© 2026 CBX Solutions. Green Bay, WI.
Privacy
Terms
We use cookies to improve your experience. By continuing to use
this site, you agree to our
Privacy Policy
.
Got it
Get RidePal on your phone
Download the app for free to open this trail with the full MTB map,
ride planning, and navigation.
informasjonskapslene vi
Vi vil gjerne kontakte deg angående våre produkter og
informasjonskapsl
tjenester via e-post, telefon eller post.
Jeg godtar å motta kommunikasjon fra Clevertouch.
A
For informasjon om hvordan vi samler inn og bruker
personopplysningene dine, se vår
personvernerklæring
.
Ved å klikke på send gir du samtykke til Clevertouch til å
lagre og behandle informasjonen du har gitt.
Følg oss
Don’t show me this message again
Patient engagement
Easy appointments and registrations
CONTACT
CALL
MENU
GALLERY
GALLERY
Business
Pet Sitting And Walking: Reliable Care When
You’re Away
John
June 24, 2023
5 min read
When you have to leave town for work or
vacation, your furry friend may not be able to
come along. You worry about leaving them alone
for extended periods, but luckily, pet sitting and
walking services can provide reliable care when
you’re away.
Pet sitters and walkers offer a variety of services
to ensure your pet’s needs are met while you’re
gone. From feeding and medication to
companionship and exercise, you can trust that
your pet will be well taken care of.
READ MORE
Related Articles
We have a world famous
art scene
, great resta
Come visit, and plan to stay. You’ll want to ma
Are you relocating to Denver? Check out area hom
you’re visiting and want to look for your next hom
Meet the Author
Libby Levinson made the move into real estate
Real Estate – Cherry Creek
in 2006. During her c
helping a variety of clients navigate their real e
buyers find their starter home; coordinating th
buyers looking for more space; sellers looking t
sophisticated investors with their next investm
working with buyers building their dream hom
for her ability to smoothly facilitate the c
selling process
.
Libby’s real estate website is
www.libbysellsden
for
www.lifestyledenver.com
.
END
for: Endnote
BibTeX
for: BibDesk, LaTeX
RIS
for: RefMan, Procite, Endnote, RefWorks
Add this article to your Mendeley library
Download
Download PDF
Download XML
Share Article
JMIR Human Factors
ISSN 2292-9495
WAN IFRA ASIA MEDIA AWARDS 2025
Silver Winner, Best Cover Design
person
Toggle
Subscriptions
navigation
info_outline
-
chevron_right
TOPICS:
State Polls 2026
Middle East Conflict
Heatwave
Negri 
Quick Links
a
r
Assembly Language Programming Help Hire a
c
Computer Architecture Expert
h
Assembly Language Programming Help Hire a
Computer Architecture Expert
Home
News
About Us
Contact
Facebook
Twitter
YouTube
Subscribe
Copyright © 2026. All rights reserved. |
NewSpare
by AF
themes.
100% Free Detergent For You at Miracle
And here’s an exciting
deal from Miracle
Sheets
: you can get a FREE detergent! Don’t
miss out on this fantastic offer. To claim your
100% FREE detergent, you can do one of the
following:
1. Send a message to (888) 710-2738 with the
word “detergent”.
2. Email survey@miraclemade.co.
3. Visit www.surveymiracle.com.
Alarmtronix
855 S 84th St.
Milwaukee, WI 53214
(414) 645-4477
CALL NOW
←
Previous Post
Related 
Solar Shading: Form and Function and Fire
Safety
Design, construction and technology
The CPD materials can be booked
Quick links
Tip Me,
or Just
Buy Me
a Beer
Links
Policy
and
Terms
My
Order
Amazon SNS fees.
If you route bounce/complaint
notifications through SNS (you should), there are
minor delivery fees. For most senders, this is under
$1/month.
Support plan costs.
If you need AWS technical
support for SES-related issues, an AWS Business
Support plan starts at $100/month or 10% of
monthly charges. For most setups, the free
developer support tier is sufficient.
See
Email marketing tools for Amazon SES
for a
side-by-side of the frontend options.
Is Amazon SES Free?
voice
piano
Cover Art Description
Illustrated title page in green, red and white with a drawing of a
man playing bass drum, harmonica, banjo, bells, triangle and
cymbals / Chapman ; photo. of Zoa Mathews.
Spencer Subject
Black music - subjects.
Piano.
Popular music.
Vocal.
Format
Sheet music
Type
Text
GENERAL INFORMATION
· · · · ·
DIRECTIONS: State only how many lines in the material include "message".

PROBLEM SOLUTION: 2